Hold the Line on Usability Quality
It can be tempting to rush out a release and skimp on usability. If you know you have a usability issue, do not give in to the temptation to rush it out the door. First impressions matter. A lot. Product adoption, user satisfaction, and financial results will be far better over the longer term if each release meets usability expectations for your target persona.

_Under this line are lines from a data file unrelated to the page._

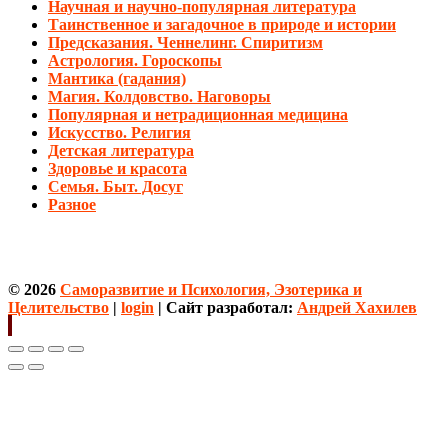
Научная и научно-популярная литература
Таинственное и загадочное в природе и истории
Предсказания. Ченнелинг. Спиритизм
Астрология. Гороскопы
Мантика (гадания)
Магия. Колдовство. Наговоры
Популярная и нетрадиционная медицина
Искусство. Религия
Детская литература
Здоровье и красота
Семья. Быт. Досуг
Разное
© 2026
Саморазвитие и Психология, Эзотерика и
Целительство
|
login
| Сайт разработал:
Андрей Хахилев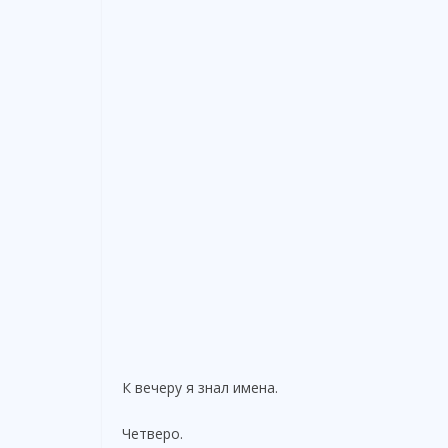
К вечеру я знал имена.
Четверо.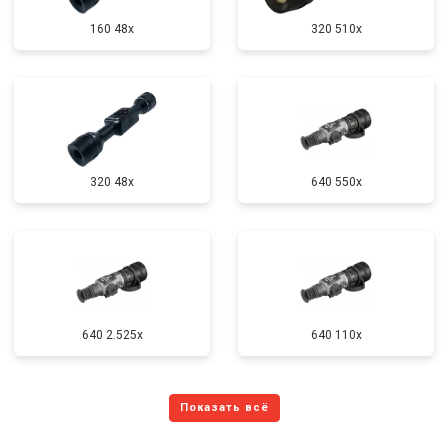
160 48x
320 510x
320 48x
640 550x
640 2.525x
640 110x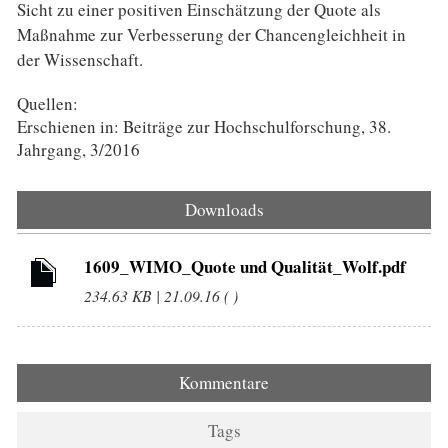
Sicht zu einer positiven Einschätzung der Quote als
Maßnahme zur Verbesserung der Chancengleichheit in
der Wissenschaft.
Quellen:
Erschienen in: Beiträge zur Hochschulforschung, 38.
Jahrgang, 3/2016
Downloads
1609_WIMO_Quote und Qualität_Wolf.pdf
234.63 KB | 21.09.16 ( )
Kommentare
Tags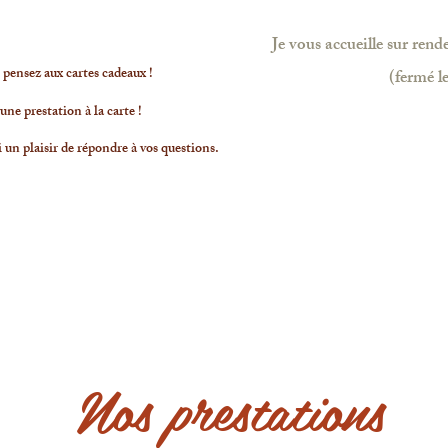
Je vous accueille sur ren
, pensez aux cartes cadeaux !
(fermé l
une prestation à la carte !
 un plaisir de répondre à vos questions.
Nos prestations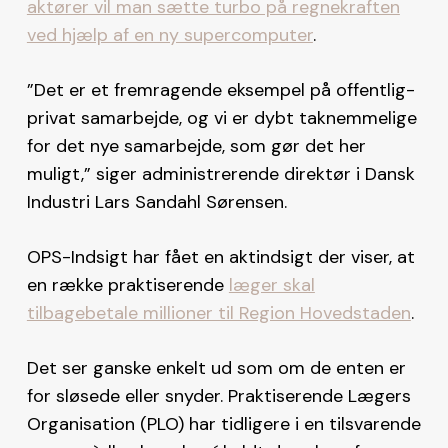
aktører vil man sætte turbo på regnekraften
ved hjælp af en ny supercomputer
.
”Det er et fremragende eksempel på offentlig-
privat samarbejde, og vi er dybt taknemmelige
for det nye samarbejde, som gør det her
muligt,” siger administrerende direktør i Dansk
Industri Lars Sandahl Sørensen.
OPS-Indsigt har fået en aktindsigt der viser, at
en række praktiserende
læger skal
tilbagebetale millioner til Region Hovedstaden
.
Det ser ganske enkelt ud som om de enten er
for sløsede eller snyder. Praktiserende Lægers
Organisation (PLO) har tidligere i en tilsvarende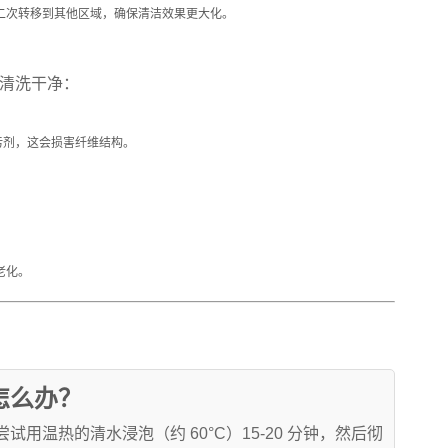
二次转移到其他区域，确保清洁效果更大化。
清洗干净：
污剂，这会损害纤维结构。
老化。
怎么办？
温热的清水浸泡（约 60°C）15-20 分钟，然后彻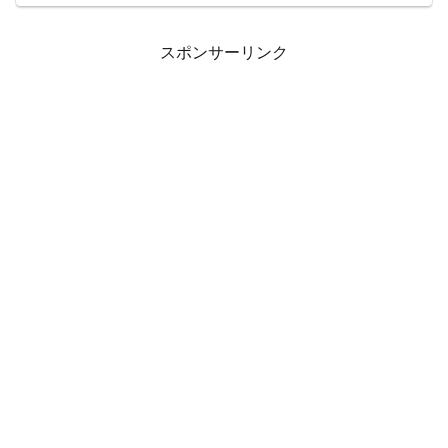
スポンサーリンク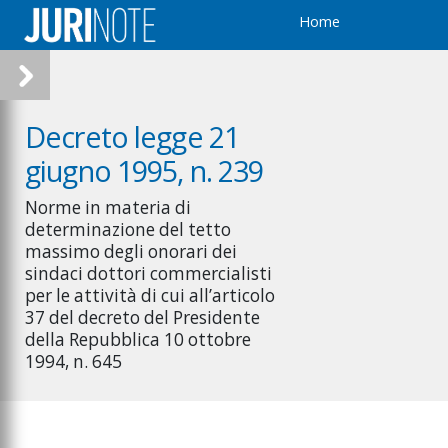
Home
Decreto legge 21
giugno 1995, n. 239
Norme in materia di
determinazione del tetto
massimo degli onorari dei
sindaci dottori commercialisti
per le attività di cui all’articolo
37 del decreto del Presidente
della Repubblica 10 ottobre
1994, n. 645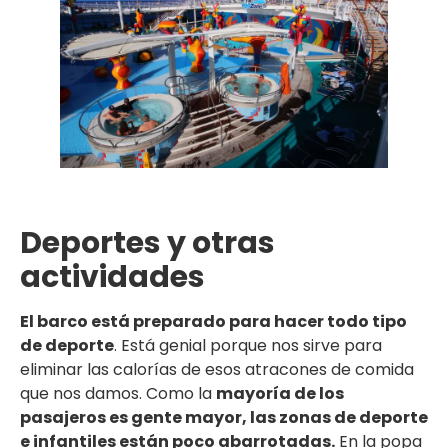
Deportes y otras
actividades
El barco está preparado para hacer todo tipo
de deporte
. Está genial porque nos sirve para
eliminar las calorías de esos atracones de comida
que nos damos. Como la
mayoría de los
pasajeros es gente mayor, las zonas de deporte
e infantiles están poco abarrotadas.
En la popa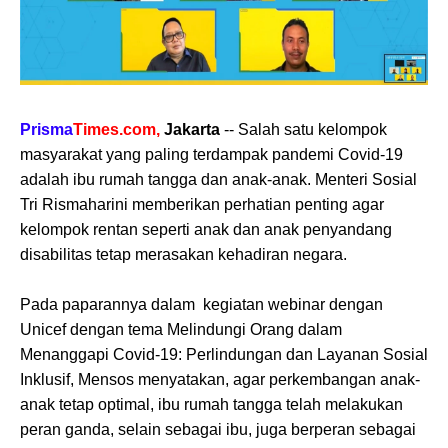
Prisma
Times.com,
Jakarta
-- Salah satu kelompok
masyarakat yang paling terdampak pandemi Covid-19
adalah ibu rumah tangga dan anak-anak. Menteri Sosial
Tri Rismaharini memberikan perhatian penting agar
kelompok rentan seperti anak dan anak penyandang
disabilitas tetap merasakan kehadiran negara.
Pada paparannya dalam kegiatan webinar dengan
Unicef dengan tema Melindungi Orang dalam
Menanggapi Covid-19: Perlindungan dan Layanan Sosial
Inklusif, Mensos menyatakan, agar perkembangan anak-
anak tetap optimal, ibu rumah tangga telah melakukan
peran ganda, selain sebagai ibu, juga berperan sebagai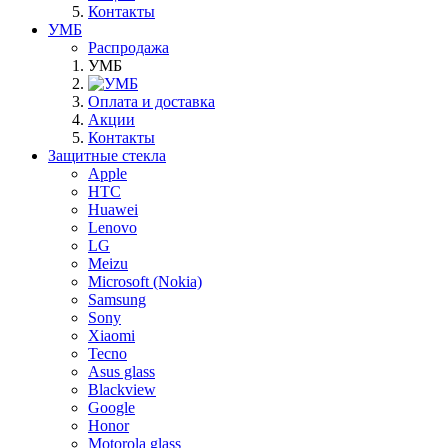
Контакты
УМБ
Распродажа
УМБ
Оплата и доставка
Акции
Контакты
Защитные стекла
Apple
HTC
Huawei
Lenovo
LG
Meizu
Microsoft (Nokia)
Samsung
Sony
Xiaomi
Tecno
Asus glass
Blackview
Google
Honor
Motorola glass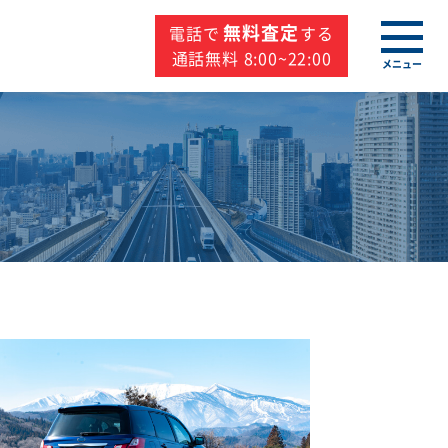
無料査定
電話で
する
通話無料 8:00~22:00
メニュー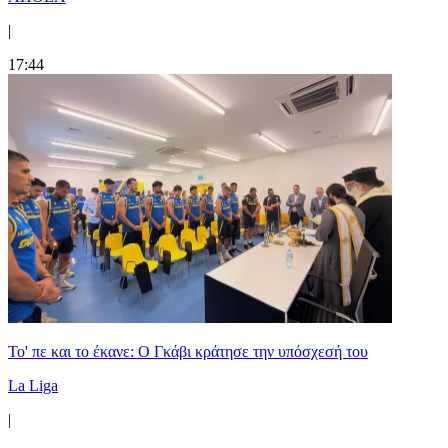
|
17:44
Το' πε και το έκανε: Ο Γκάβι κράτησε την υπόσχεσή του
La Liga
|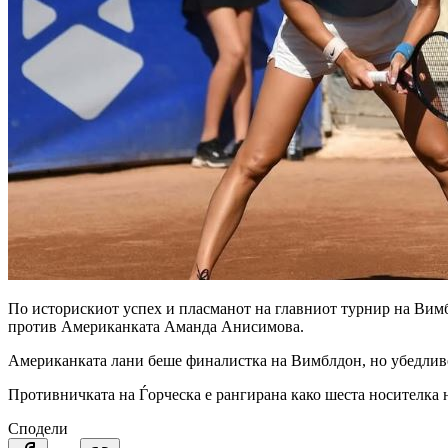
По историскиот успех и пласманот на главниот турнир на Вимбл
против Американката Аманда Анисимова.
Американката лани беше финалистка на Вимблдон, но убедливо 
Противничката на Ѓорческа е рангирана како шеста носителка 
Сподели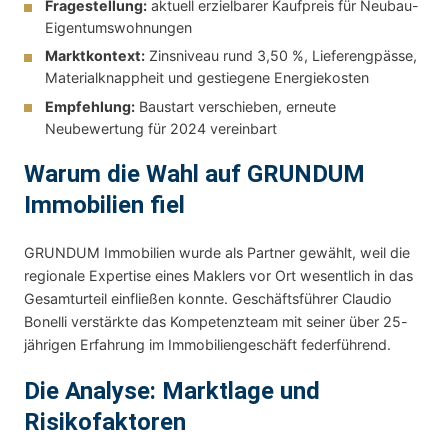
Fragestellung:
aktuell erzielbarer Kaufpreis für Neubau-
Eigentumswohnungen
Marktkontext:
Zinsniveau rund 3,50 %, Lieferengpässe,
Materialknappheit und gestiegene Energiekosten
Empfehlung:
Baustart verschieben, erneute
Neubewertung für 2024 vereinbart
Warum die Wahl auf GRUNDUM
Immobilien fiel
GRUNDUM Immobilien wurde als Partner gewählt, weil die
regionale Expertise eines Maklers vor Ort wesentlich in das
Gesamturteil einfließen konnte. Geschäftsführer Claudio
Bonelli verstärkte das Kompetenzteam mit seiner über 25-
jährigen Erfahrung im Immobiliengeschäft federführend.
Die Analyse: Marktlage und
Risikofaktoren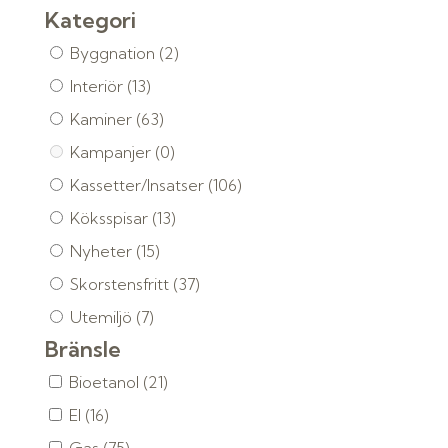
Kategori
Byggnation
(2)
Interiör
(13)
Kaminer
(63)
Kampanjer
(0)
Kassetter/Insatser
(106)
Köksspisar
(13)
Nyheter
(15)
Skorstensfritt
(37)
Utemiljö
(7)
Bränsle
Bioetanol
(21)
El
(16)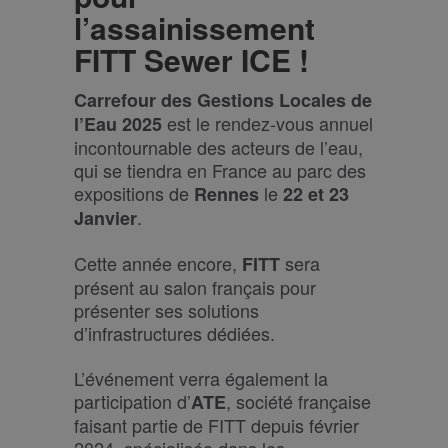
l’assainissement
FITT Sewer ICE !
Carrefour des Gestions Locales de
est le rendez-vous annuel
l’Eau 2025
incontournable des acteurs de l’eau,
qui se tiendra en France au parc des
expositions de
le
Rennes
22 et 23
.
Janvier
Cette année encore,
sera
FITT
présent au salon français pour
présenter ses solutions
d’infrastructures dédiées.
L’événement verra également la
participation d’
, société française
ATE
faisant partie de FITT depuis février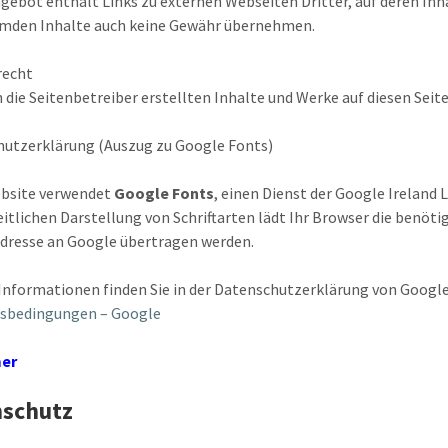
gebot enthält Links zu externen Webseiten Dritter, auf deren Inha
emden Inhalte auch keine Gewähr übernehmen.
recht
h die Seitenbetreiber erstellten Inhalte und Werke auf diesen Se
utzerklärung (Auszug zu Google Fonts)
ebsite verwendet
Google Fonts
, einen Dienst der Google Ireland 
eitlichen Darstellung von Schriftarten lädt Ihr Browser die benöt
Adresse an Google übertragen werden.
Informationen finden Sie in der Datenschutzerklärung von Googl
sbedingungen – Google
mer
nschutz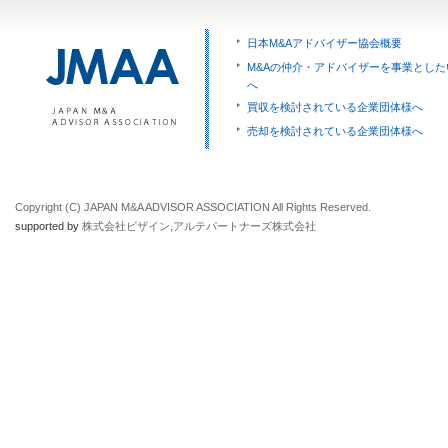
日本M&Aアドバイザー協会概要
M&Aの仲介・アドバイザーを事業とした
へ
買収を検討されている企業団体様へ
売却を検討されている企業団体様へ
Copyright (C) JAPAN M&A ADVISOR ASSOCIATION All Rights Reserved.
supported by
株式会社ビザイン
,
アルテパートナーズ株式会社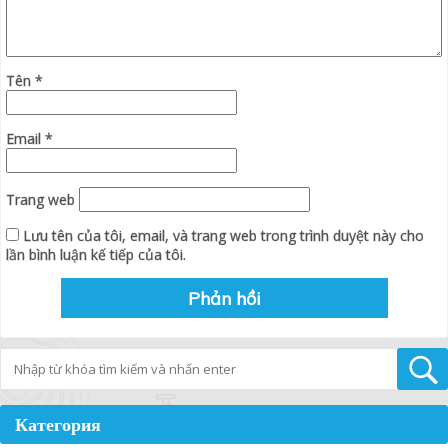
Tên
*
Email
*
Trang web
Lưu tên của tôi, email, và trang web trong trình duyệt này cho
lần bình luận kế tiếp của tôi.
Tìm kiếm
Категория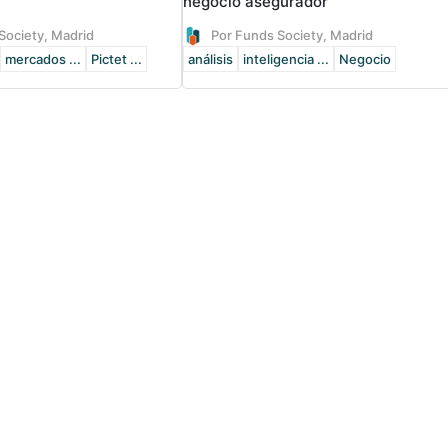
negocio asegurador
Society, Madrid
Por Funds Society, Madrid
mercados ...
Pictet ...
análisis
inteligencia ...
Negocio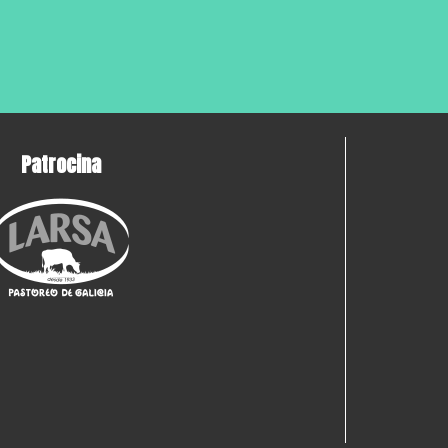
Patrocina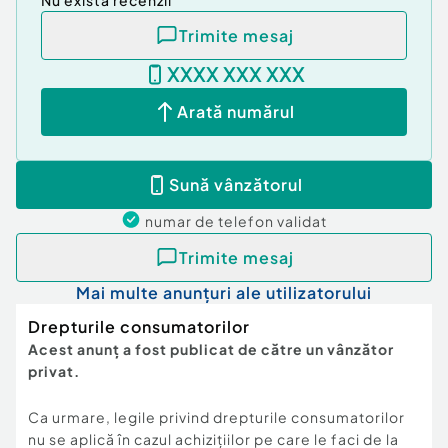
Nu există recenzii
Trimite mesaj
XXXX XXX XXX
Arată numărul
Sună vânzătorul
numar de telefon
validat
Trimite mesaj
Mai multe anunțuri ale utilizatorului
Drepturile consumatorilor
Acest anunț a fost publicat de către un vânzător
privat.
Ca urmare, legile privind drepturile consumatorilor
nu se aplică în cazul achizițiilor pe care le faci de la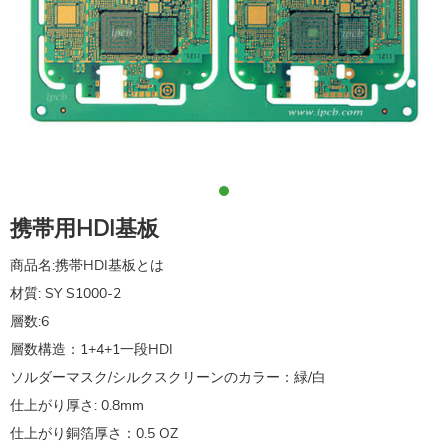
携帯用HDI基板
商品名:
携帯HDI基板とは
材質: SY S1000-2
層数:6
層数構造：1+4+1一段HDI
ソルダーマスク/シルクスクリーンのカラー：緑/白
仕上がり厚さ: 0.8mm
仕上がり銅箔厚さ：0.5 OZ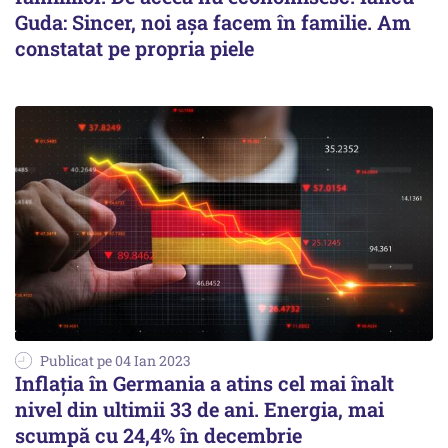
Guda: Sincer, noi așa facem în familie. Am
constatat pe propria piele
Publicat pe 04 Ian 2023
Inflația în Germania a atins cel mai înalt
nivel din ultimii 33 de ani. Energia, mai
scumpă cu 24,4% în decembrie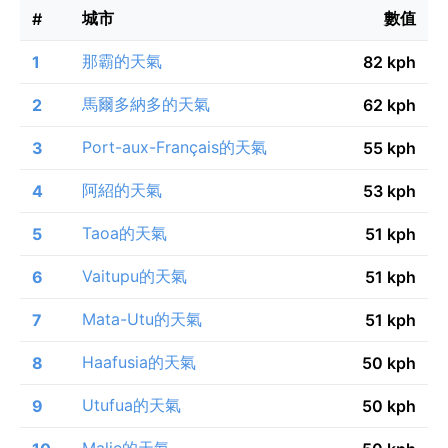
城市
數值
#
那霸的天氣
1
82 kph
馬爾多納多的天氣
2
62 kph
Port-aux-Français的天氣
3
55 kph
阿紹的天氣
4
53 kph
Taoa的天氣
5
51 kph
Vaitupu的天氣
6
51 kph
Mata-Utu的天氣
7
51 kph
Haafusia的天氣
8
50 kph
Utufua的天氣
9
50 kph
Malie的天氣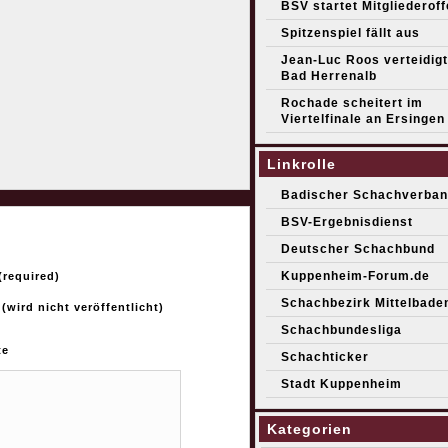
BSV startet Mitgliederof
Spitzenspiel fällt aus
Jean-Luc Roos verteidigt 
Bad Herrenalb
Rochade scheitert im
Viertelfinale an Ersingen
Linkrolle
Badischer Schachverban
BSV-Ergebnisdienst
Deutscher Schachbund
Kuppenheim-Forum.de
required)
Schachbezirk Mittelbade
 (wird nicht veröffentlicht)
Schachbundesliga
te
Schachticker
Stadt Kuppenheim
Kategorien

Our PM Director and Director of UI/UX actually made the gutsy call to delay GA of our Marketing Campaigns product launch in order to afford us time to resolve some critical usability issues we found through user testing, and I’m convinced that decision contributed heavily to early market success for Marketing Campaigns. In the first three months of general availability, we drove over 7,000 total users and over 2,000 paid users of Marketing Campaigns, while generating relatively few support tickets (less than 5% of total tickets filed). This indicates that most customers were able to find Marketing Campaigns and start using it with a minimum of friction.
It takes an intentional investment of focus, time, and design expertise to improve your product’s usability. You need to decide what your quality bar is for usability, develop personas to help you target your design work, establish processes that foster usability, and then hold the line on usability quality.
We are still early in our journey to consistently deliver world class usability, but we are excited about our recent progress on this front. We hope our customers have also felt the impact of this work so far in the form of a higher quality user experience. If you would like to participate in future usability testing sessions, please reach out to firstname.lastname@example.org.
I hope you took something away from the post, and best of luck improving your product’s usability! Stay tuned for Part 3, which will cover the topic of Maturing the Product Planning Process.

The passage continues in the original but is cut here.